E nem se diga que o alerta de que o processo administrativo está à disposição na repartição competente é motivo para sanar a evidente irregularidade. Basta lembrar que, não raro, o interessado poderá estar estabelecido em outro município, mas circunscrito a uma Auditoria Especializada, por exemplo, localizada na capital. Além disso há casos em que o interessado está localizado em outro Estado, mas recebeu Portaria de Intimação dirigida por Chefe de Posto Fiscal. Portanto, é muito provável que o contribuinte perca bastante tempo até reunir condições para, deslocando-se à repartição fiscal, ter acesso ao inteiro teor da decisão.

Ademais, a utilização das Portarias de Intimação sem a devida juntada da decisão administrativa também representa violação a expressa previsão da legislação tributária estadual, precisamente ao artigo 36, parágrafo único, do Decreto nº 2.473/79, segundo o qual “A intimação de decisão será acompanhada de cópia ou resumo do ato.”

Portanto, é preciso que sejam adotadas medidas administrativas e/ou infralegais para que tais violações ao direito de defesa deixem de ser praticadas.

Como se vê, há muito trabalho pela frente. Atos legais, infralegais e administrativos podem mudar o rumo de um processo administrativo que precisa ser aprimorado para conferir maior justiça, eficácia e prestígio ao direito de defesa.

O momento de renovação do Executivo e Legislativo é propício para a implementação de mudanças.

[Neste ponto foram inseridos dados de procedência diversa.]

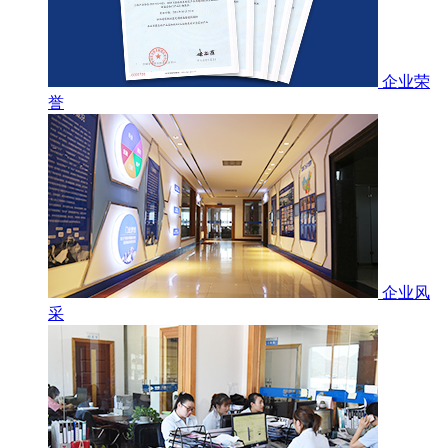
企业荣
誉
企业风
采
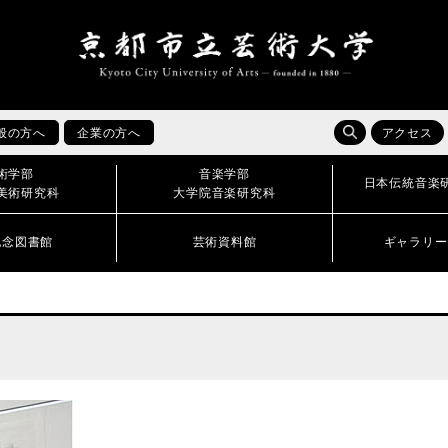
般の方へ
企業の方へ
アクセス
術学部
音楽学部
日本伝統音楽
美術研究科
大学院音楽研究科
記念図書館
芸術資料館
ギャラリー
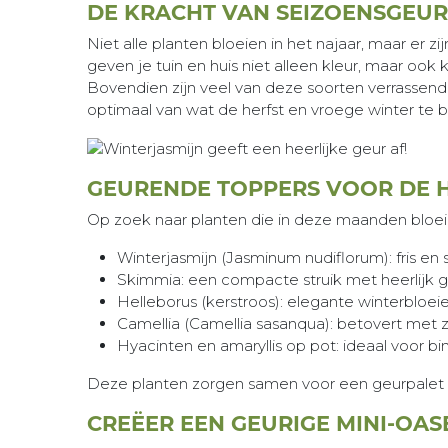
DE KRACHT VAN SEIZOENSGEUR
Niet alle planten bloeien in het najaar, maar er
geven je tuin en huis niet alleen kleur, maar oo
Bovendien zijn veel van deze soorten verrassen
optimaal van wat de herfst en vroege winter te 
GEURENDE TOPPERS VOOR DE H
Op zoek naar planten die in deze maanden bloeie
Winterjasmijn (Jasminum nudiflorum): fris en
Skimmia: een compacte struik met heerlijk g
Helleborus (kerstroos): elegante winterbloei
Camellia (Camellia sasanqua): betovert met za
Hyacinten en amaryllis op pot: ideaal voor bi
Deze planten zorgen samen voor een geurpalet da
CREËER EEN GEURIGE MINI-OAS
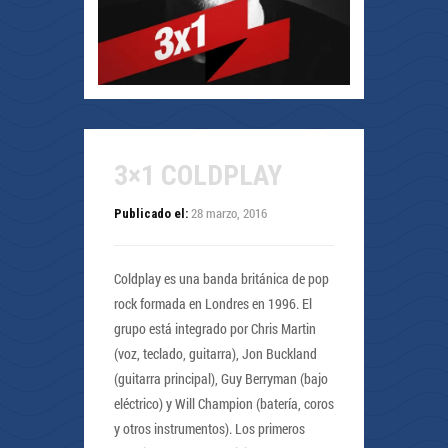
3×1 COLDPLAY
28 marzo, 2016
Publicado el:
Coldplay es una banda británica de pop
rock formada en Londres en 1996. El
grupo está integrado por Chris Martin
(voz, teclado, guitarra), Jon Buckland
(guitarra principal), Guy Berryman (bajo
eléctrico) y Will Champion (batería, coros
y otros instrumentos). Los primeros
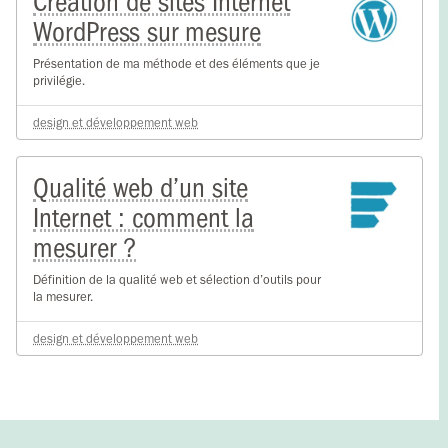
Création de sites Internet
WordPress sur mesure
Présentation de ma méthode et des éléments que je
privilégie.
design et développement web
Qualité web d’un site
Internet : comment la
mesurer ?
Définition de la qualité web et sélection d’outils pour
la mesurer.
design et développement web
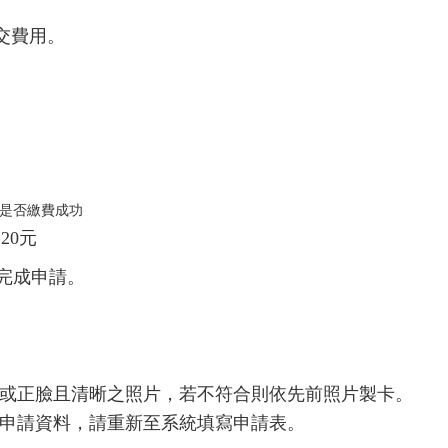
交費用。
是否繳費成功
20元
完成申請。
或正臉且清晰之照片，若不符合則依先前照片製卡。
申請資料，請重新至系統填寫申請表。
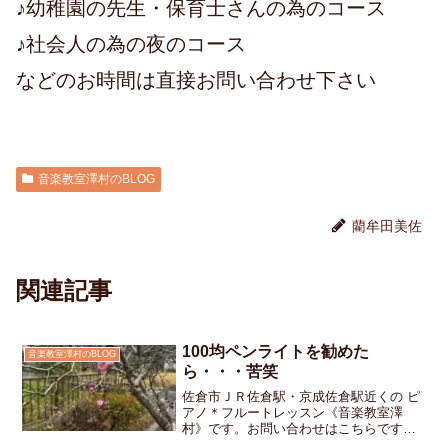
♪幼稚園の先生・保育士さんの為のコース
♪社会人の為の夜のコース
などのお時間は直接お問い合わせ下さい
音楽教室澤村のBLOG
藺牟田美佐
関連記事
100均ペンライトを勧めた
音楽教室澤村のBLOG
ら・・・苦笑
佐倉市ＪＲ佐倉駅・京成佐倉駅近くの ピ
アノ＊フルートレッスン《音楽教室澤
村》です。お問い合わせはこちらですお
友だちと、大好きなアーティストのライ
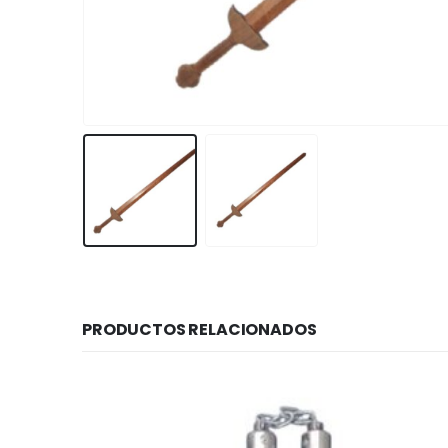
PRODUCTOS RELACIONADOS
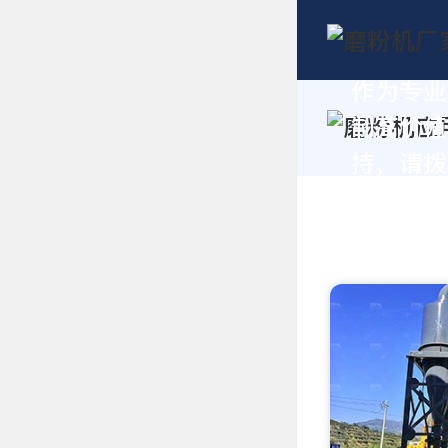
作为专业
制高价值
持，请拨打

A rigor, não é preciso esperar que o resultado dos trabalhos da comissão instalada pelo STF e Senado se transforme em normas legais. Cabe ao TJRJ, ALERJ e ao Governo do Estado formarem comissão com representantes do CRC, da classe dos advogados – não necessariamente da OAB/RJ – e representantes do empresariado para promover uma discussão com vistas a aprimorar o processo administrativo fiscal estadual.